Doubts with sidt instruction.

Hi Friends! I have a doubt with the sidt instruction. The Intel documentation for “SIDT m”

Stores the content of the IDTR in the destination
 operand. The destination operand specifies a 6-byte memory location.
If the operand-size attribute is 32 bits, the 16-bit limit field of
 the register is stored in the low 2 bytes of the memory location and the 32-bit base address is stored in the high 4 bytes.

DEST[0:15] <- IDTR(Limit);

DEST[16:47] <- IDTR(Base); (* Full 32-bit base address stored *)

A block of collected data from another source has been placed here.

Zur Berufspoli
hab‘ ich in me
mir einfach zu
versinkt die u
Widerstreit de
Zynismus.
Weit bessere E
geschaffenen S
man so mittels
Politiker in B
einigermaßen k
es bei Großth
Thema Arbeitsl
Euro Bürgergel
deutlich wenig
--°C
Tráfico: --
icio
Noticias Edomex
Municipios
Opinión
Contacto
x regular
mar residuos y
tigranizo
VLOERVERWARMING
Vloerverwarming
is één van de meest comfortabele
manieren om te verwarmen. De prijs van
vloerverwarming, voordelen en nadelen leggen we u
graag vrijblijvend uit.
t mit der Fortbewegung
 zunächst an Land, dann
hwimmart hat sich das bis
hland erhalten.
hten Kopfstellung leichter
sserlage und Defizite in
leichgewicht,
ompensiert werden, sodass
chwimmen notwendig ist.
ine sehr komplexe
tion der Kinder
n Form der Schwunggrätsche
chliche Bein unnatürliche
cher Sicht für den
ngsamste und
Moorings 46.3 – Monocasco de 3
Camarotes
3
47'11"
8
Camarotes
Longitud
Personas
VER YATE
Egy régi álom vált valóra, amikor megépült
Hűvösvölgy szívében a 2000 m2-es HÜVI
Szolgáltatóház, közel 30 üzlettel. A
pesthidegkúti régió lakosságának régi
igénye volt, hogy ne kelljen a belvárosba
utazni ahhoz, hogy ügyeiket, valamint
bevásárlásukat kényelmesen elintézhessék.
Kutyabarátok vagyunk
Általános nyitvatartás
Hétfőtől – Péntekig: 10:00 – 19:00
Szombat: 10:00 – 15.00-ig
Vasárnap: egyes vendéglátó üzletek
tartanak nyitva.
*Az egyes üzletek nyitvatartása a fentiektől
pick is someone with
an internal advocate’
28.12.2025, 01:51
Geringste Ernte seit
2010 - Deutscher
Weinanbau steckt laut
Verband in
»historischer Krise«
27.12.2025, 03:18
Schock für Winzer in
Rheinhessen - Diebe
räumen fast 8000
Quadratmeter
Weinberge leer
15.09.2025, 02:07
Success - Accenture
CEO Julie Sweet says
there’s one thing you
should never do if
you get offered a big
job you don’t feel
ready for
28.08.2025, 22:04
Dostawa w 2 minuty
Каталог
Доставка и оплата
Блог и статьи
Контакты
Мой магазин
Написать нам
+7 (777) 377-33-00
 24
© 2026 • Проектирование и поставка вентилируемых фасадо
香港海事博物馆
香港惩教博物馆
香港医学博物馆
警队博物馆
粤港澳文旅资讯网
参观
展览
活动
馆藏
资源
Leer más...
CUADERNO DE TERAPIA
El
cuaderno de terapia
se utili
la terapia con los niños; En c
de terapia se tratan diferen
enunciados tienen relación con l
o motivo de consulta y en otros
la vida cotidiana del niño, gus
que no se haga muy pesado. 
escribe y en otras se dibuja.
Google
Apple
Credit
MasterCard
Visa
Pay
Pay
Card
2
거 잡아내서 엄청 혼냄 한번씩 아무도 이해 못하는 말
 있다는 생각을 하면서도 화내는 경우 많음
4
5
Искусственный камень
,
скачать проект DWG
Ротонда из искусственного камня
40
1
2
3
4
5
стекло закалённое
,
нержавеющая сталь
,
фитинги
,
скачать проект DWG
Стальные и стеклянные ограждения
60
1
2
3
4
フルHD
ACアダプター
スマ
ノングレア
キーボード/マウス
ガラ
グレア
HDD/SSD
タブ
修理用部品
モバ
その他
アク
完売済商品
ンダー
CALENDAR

I don't understand why they talk about operand-size attribute of 32 bits, when they say that the destination specifies a 6-byte (48 bits ) memory location. Can someone explain me this??

I am new with assembly code. Thank you very much!!!

5 Years
Discussion Span
Last Post by NotNull

The operand size attribute is apart of the instructions opcode
and specifies 8-bit, 16-bit, or 32-bit operands.

The IDTr register contains the 32-bit linear address of the Interrupt Descriptor
Table and a 16-bit Limit Field, which specifies the number of entries in this

Though 6 byte operands are not usual 32-bit protected mode far pointers are
48-bits, even though the IDTr does not contain a 48-bit far-pointer.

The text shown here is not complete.